Apple Orchards Face Tough Decisions This Year

Some Vermont orchards lost nearly all of their apples this year, imperiling the pick-your-own business.

When you call Green Mountain Orchards, a popular pick-your-own-apples destination in Putney, Vermont, the current outgoing message doesn't boast about which apple varieties are available for picking.

"We managed to scrape up enough to keep our farm store going," a voice on the other end of the line says, in part, explaining that the orchard's PYO offering is not available this year. The message goes on to encourage visiting anyway—there are apples for sale, along with cider, cider doughnuts, and pies.

Vermont’s apple shortage, explained

On May 18 of this year, much of Vermont experienced freezing temperatures not typical for that late in the season. Casey Darrow, co-owner of Green Mountain Orchards, told The Takeout this week that the orchard lost 90% of its crop in that freeze. As of early October, the orchard had just crossed the threshold of its 3,000th bushel picked. Typically, a season comprises 50,000 bushels.


"We had a low of 24 degrees, and 28 degrees is where you start to have significant damage," said Darrow. "It was also below 28 for most of the night. By the time dawn came around, and even after the sun had come up, it was 25, 26 degrees. We were basically panicking."

A lot of people have asked whether the trees had blossomed earlier this year compared to other years, thus making them more vulnerable to freezing temperatures, but Darrow said that wasn't the case. They were right on time. The freeze was the outlier and Darrow knew, even in those early hours, that the results were going to be dire.

"Over the next few days, we started to cut open he little fruitlets, and it looked as bad as we thought," he said. "We cut open a hundred fruitlets from trees in different areas, and every single one was black inside."

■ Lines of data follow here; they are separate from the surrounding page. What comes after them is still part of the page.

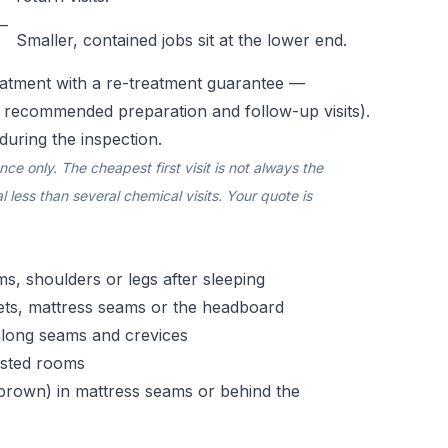
–
Smaller, contained jobs sit at the lower end.
atment with a re-treatment guarantee —
e recommended preparation and follow-up visits).
during the inspection.
e only. The cheapest first visit is not always the
 less than several chemical visits. Your quote is
rms, shoulders or legs after sleeping
ets, mattress seams or the headboard
 along seams and crevices
fested rooms
h-brown) in mattress seams or behind the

Darrow said that despite the early signs of devastation, the crew waited a good long while into the summer before making a call about whether its pick-your-own operation would be able to run this year. Some varieties of apples looked like they might be okay, albeit small and perhaps misshapen. But as summer went on, it seemed less tenable.

"Pretty late in the summer, we finally just said, 'No, we can't open for pick-your-own,'" said Darrow. "We'd sell out in one weekend, we'd have to tell people where the fruit is and isn't, and they'll be disappointed because they're small and misshaped."

In Vermont, a place where apple picking is a tourist destination, that's a tough decision to make. Darrow said that on a recent weekend, the orchard's farm store brought in one-third of the revenue that weekend had brought in the year prior.

"We aren't getting the crowds," he said. "We haven't had a parking problem yet where the parking lot is overflowing. It's definitely affected people coming out."

How orchards survive a bad crop

Darrow said that even with crop insurance, it will be impossible to recoup the loss entirely, so the orchard has been tightening its spending, including cutting back on how much labor it invested in for the summer and fall. Winter looms, though, and the work of winter will be exacerbated by the lack of a harvest, not alleviated by it.


The orchard spends the winter pruning the trees, a task that's integral to ensuring a good crop the following year. Darrow said that because the trees didn't produce fruit this summer and fall, they put more energy into growing the parts of the tree that will have to be pruned off.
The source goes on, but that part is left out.